▶ What you should do
From the first line of the data below, copy each line up to the one containing "صيانة بيكو مدينتي", and include that line too.

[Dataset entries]
•••••

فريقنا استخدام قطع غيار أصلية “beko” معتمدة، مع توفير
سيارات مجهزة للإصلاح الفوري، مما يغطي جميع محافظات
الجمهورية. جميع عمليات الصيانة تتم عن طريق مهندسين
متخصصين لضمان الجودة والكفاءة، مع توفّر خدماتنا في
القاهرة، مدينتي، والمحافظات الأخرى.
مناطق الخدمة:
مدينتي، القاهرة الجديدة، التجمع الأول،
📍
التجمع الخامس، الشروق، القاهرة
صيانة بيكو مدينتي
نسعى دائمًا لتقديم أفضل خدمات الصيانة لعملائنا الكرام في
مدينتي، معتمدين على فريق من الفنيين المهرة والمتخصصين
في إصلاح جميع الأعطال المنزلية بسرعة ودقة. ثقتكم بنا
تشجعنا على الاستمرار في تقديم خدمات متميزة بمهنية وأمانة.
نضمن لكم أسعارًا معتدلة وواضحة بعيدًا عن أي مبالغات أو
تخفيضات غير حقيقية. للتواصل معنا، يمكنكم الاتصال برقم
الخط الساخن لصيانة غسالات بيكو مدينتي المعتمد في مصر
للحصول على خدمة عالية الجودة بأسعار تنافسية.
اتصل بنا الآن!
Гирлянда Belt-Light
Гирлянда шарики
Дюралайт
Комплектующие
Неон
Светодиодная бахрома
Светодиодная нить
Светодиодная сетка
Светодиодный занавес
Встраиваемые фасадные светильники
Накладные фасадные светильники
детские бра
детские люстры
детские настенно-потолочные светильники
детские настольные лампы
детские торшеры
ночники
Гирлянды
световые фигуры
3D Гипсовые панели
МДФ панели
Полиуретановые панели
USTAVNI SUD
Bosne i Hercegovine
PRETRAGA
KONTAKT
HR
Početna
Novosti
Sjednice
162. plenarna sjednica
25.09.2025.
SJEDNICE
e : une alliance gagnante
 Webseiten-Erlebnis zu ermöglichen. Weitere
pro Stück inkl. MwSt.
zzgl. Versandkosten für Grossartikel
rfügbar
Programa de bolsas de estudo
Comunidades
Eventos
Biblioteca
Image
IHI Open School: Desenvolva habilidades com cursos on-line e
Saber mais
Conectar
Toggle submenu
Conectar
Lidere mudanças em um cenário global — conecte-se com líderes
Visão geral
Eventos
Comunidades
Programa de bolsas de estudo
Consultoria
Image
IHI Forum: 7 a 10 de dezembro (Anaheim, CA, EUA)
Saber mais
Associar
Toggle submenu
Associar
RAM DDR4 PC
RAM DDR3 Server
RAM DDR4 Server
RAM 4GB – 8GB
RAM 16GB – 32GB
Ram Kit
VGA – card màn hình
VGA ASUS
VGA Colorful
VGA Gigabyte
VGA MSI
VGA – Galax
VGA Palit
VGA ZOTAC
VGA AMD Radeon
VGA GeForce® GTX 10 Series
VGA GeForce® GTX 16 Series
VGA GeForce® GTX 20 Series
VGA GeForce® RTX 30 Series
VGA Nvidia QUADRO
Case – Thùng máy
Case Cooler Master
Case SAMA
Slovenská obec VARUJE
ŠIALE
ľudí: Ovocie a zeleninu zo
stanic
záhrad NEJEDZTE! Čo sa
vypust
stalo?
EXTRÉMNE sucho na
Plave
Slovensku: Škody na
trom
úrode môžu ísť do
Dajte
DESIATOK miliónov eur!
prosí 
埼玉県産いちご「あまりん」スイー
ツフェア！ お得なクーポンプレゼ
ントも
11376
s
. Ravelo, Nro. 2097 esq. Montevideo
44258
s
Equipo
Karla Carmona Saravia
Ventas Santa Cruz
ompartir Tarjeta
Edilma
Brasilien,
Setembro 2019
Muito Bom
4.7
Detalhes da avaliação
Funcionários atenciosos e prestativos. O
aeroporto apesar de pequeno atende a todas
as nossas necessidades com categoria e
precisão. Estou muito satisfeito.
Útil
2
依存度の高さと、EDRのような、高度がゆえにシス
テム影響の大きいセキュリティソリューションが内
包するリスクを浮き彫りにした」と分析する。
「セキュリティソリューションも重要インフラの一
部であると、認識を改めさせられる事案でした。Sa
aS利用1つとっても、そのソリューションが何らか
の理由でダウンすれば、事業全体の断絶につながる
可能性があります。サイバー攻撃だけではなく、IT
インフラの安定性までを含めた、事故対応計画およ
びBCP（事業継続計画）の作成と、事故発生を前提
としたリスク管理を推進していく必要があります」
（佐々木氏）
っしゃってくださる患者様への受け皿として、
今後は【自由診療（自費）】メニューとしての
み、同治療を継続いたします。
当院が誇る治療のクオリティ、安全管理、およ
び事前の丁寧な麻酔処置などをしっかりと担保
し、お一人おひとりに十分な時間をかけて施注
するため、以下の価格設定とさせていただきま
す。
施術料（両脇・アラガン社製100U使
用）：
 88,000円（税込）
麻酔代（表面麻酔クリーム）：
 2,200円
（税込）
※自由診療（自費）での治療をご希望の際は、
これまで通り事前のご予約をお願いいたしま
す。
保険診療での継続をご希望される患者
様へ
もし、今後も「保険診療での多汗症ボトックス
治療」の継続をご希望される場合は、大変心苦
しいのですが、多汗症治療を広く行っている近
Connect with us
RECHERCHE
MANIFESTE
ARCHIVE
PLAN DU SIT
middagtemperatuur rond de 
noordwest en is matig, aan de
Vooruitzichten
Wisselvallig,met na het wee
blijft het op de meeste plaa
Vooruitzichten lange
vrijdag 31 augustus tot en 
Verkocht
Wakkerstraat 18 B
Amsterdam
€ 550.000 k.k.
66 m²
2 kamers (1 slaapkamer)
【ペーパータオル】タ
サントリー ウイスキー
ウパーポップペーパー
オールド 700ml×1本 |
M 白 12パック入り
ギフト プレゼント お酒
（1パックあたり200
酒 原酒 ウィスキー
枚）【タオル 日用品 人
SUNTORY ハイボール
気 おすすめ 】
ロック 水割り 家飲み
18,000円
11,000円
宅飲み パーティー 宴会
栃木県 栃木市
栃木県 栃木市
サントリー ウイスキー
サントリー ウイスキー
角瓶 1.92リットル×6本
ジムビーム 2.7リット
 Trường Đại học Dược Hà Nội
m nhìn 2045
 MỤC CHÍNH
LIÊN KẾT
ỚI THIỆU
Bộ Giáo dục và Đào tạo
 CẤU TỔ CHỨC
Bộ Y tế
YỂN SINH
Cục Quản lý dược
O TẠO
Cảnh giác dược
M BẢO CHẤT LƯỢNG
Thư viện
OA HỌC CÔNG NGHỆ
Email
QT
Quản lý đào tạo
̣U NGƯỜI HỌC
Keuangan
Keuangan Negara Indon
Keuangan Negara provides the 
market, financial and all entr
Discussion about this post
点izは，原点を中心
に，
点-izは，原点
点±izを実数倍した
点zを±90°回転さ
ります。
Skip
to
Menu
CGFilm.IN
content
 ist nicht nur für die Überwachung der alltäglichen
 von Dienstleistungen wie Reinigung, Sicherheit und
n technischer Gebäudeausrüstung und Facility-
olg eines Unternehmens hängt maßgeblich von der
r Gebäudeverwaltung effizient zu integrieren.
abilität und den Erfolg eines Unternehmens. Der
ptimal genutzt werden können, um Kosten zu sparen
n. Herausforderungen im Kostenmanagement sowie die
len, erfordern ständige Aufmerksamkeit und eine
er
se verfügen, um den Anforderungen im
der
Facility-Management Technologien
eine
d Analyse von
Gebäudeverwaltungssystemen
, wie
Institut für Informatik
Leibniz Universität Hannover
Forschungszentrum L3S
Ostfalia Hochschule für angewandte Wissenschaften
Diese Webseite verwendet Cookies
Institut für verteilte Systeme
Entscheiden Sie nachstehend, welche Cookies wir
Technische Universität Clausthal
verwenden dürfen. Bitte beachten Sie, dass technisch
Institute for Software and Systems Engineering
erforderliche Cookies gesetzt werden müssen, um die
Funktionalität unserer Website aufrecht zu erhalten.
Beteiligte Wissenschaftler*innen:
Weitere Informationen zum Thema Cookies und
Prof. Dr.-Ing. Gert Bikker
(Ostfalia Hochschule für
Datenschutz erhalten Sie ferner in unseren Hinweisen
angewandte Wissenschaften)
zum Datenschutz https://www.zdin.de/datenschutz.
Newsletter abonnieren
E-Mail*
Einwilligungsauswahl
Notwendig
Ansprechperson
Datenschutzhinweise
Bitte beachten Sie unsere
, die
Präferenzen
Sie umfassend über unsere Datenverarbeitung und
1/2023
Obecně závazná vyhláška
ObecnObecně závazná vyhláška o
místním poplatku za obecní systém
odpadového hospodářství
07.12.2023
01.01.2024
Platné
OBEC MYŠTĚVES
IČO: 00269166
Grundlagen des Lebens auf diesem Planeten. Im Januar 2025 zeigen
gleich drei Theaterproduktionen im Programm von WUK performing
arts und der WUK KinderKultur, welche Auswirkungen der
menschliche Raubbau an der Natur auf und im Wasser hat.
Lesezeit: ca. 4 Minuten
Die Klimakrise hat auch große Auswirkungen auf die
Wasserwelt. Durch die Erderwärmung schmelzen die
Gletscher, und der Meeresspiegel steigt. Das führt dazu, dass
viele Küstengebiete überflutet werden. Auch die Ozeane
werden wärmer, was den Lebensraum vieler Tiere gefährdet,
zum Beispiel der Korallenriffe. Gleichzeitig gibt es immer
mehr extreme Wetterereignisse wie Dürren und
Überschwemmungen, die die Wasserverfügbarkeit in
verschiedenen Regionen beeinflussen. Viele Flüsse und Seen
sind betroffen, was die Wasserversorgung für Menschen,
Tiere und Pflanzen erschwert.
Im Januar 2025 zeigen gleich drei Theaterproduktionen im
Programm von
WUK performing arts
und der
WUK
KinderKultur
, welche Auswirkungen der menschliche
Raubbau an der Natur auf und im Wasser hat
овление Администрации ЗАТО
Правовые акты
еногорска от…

•••••

▶ Completed exercise
فريقنا استخدام قطع غيار أصلية “beko” معتمدة، مع توفير
سيارات مجهزة للإصلاح الفوري، مما يغطي جميع محافظات
الجمهورية. جميع عمليات الصيانة تتم عن طريق مهندسين
متخصصين لضمان الجودة والكفاءة، مع توفّر خدماتنا في
القاهرة، مدينتي، والمحافظات الأخرى.
مناطق الخدمة:
مدينتي، القاهرة الجديدة، التجمع الأول،
📍
التجمع الخامس، الشروق، القاهرة
صيانة بيكو مدينتي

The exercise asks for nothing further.